Adding to the list of recent downgrades by retailers, Harvey Norman joined the club on Wednesday. They provided a update to the market flagging expected profit before adjustments of $670m, a 5% downgrade to consensus. The release was brief and didn’t give an update on the outlook which the market will be keen to understand. Interestingly, the stock rallied 5% of the day.

A similar theme can be seen offshore, where we saw large US retailers, Wallgreens boot alliance and Nike report updates last week. Wallgreens, a large US pharmacy chain, said they were seeing shoppers becoming more cautious and spending more on value product, resulting in a drop in earnings and forecasts. Nike meanwhile, has faced issues with excess inventory that they are having to sell at discounts, hitting margins. The sportswear giant does expect to grow revenue by mid single digits this year, however this did little to impress investors, with the stock selling off after results.
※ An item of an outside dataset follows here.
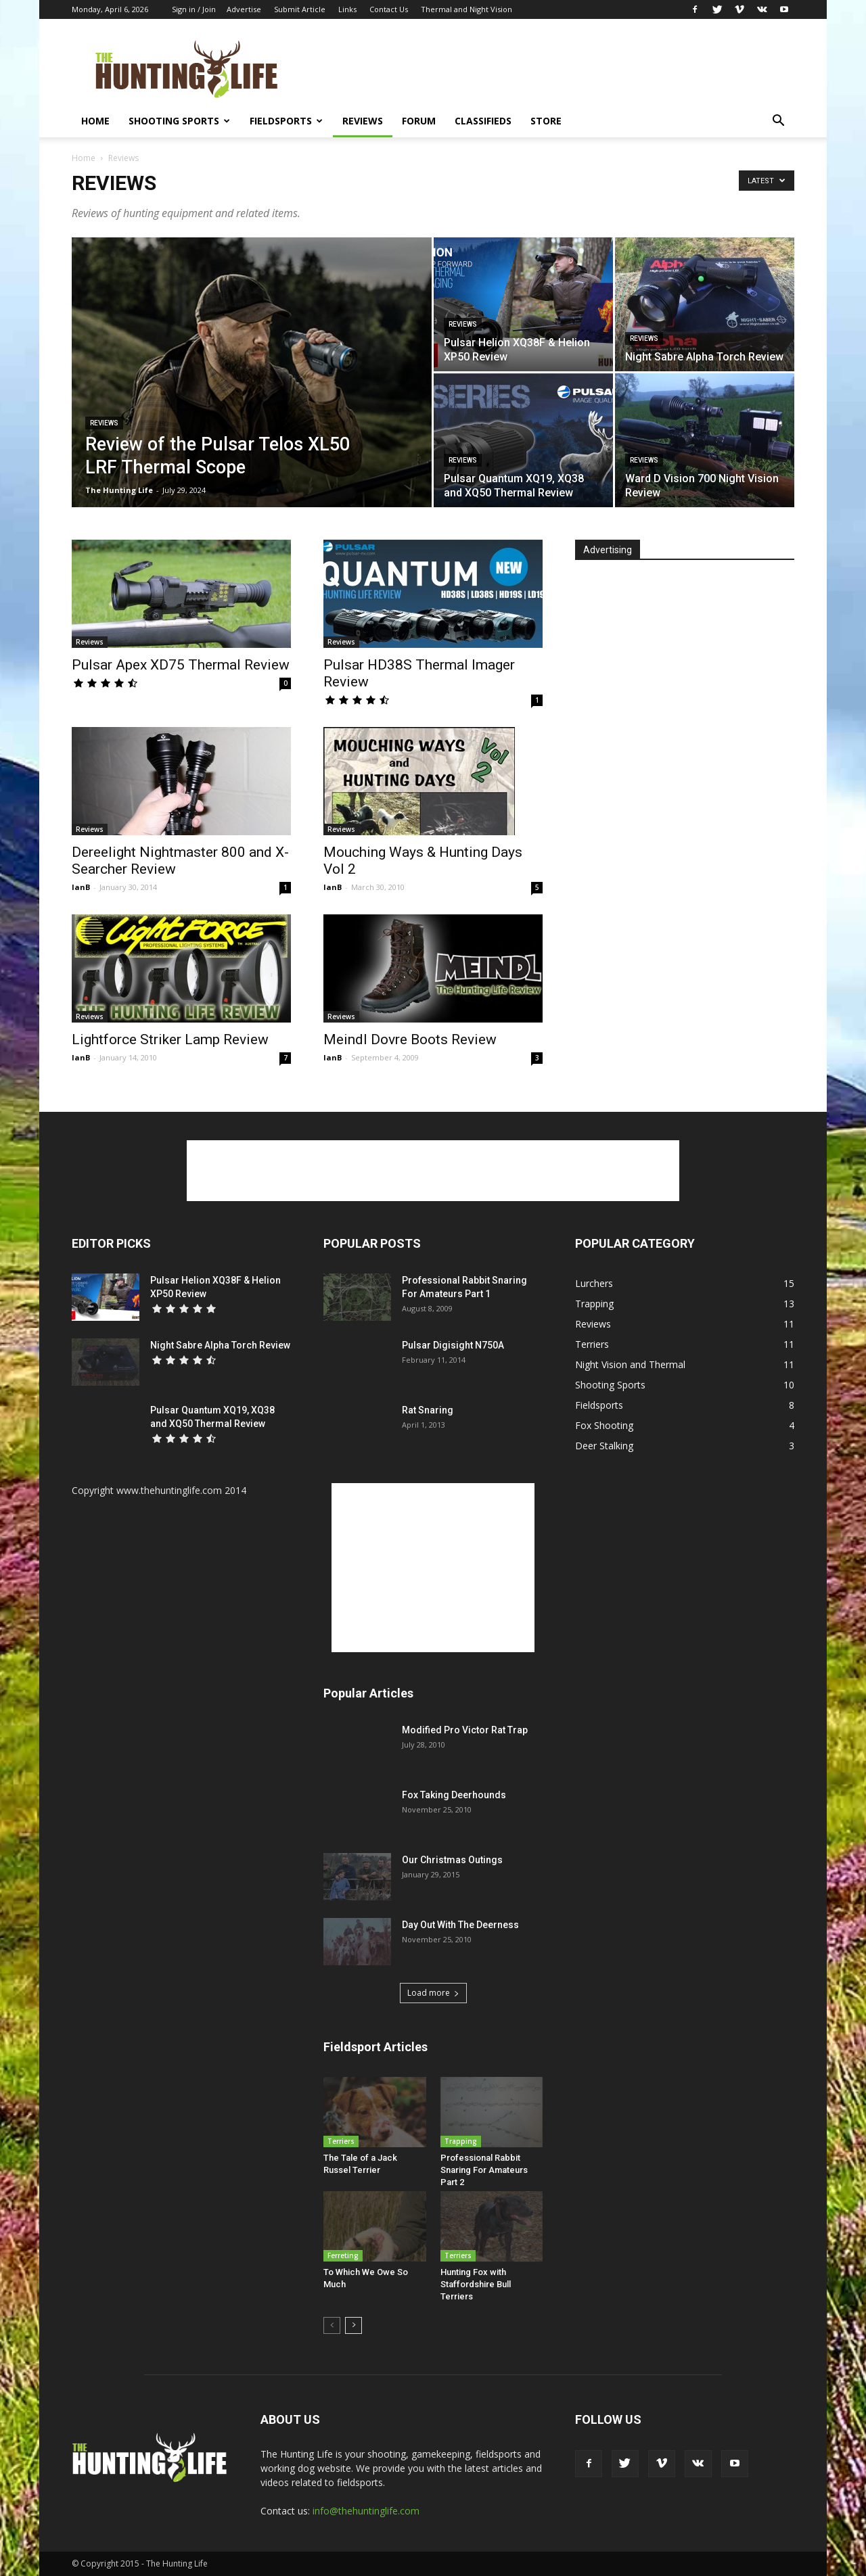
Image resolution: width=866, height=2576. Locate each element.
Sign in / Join (194, 9)
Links (347, 9)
Looking ahead the key focus this week will be the RBA decision tomorrow. The market continues to struggle to price the RBA, with the rapidly changing narrative from the bank. Futures has a 35% chance of a hike priced in, however economists see a hike likely after the recent string of data and rhetoric.

The US will be quiet with the 4th of July public holiday, however we can look to non-farm payrolls and ISM data later in the week.

Thanks for listening, have a great week.